Open alethere opened 3 years ago
Hey @Alethere, thanks so much for doing all of this!
I just want to pop in real quick and say that I've been really busy, so haven't had a chance to check things out. I'll get around to looking at the changes.
One quick comment: Maybe it would be better to create a new function, rather than replace the multidog()
function. I love that your method takes less time, but some use-cases would work better without having any corrupted lines. So we could have a new function, say parwdog()
(for parallel writing updog), that a user could use for speed improvements, but possible line corruption? Let me know what you think.
Hi David,
I contacted you some time ago (November last year) suggesting a different approach to multidog, writing to files instead of outputting a data.frame. I see that since then you've changed to the future package for the parallelization management. I have not implemented the algorith using future but I imagine it will work the same.

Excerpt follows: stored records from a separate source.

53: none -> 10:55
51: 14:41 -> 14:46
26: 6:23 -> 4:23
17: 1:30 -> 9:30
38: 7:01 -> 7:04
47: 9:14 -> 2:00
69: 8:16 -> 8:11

My test on 100K SNPs shows the following time usage: Function athe_small took 1.66 h Function athe_all took 1.94 h Function multidog took 3.15 h
Where athe_small is multidog writing only the snp parameters (thinkgs like prop_mis that have one estimate per marker) and the genotypes; athe_all that writes all possible outputs in different tables; and multidog which is the original implementation.

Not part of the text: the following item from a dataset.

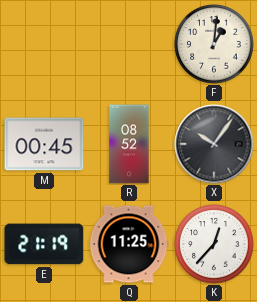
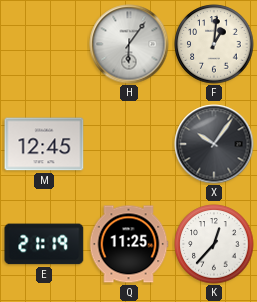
H: none -> 6:06
M: 00:45 -> 12:45
R: 08:52 -> none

You see that the efficiency improvement on time is relatively small. I suspect memory usage should be better, as that's what I found when doing it on my own computer, although I couldn't confirm it in the computer cluster where I performed the test above (reading memory usage turns out to be more complicated than I anticipated).
Small overview of the function changes:
Let's see what you think.
Cheers, Alejandro
PS: Sorry for the delay with submitting, some other research got in the way.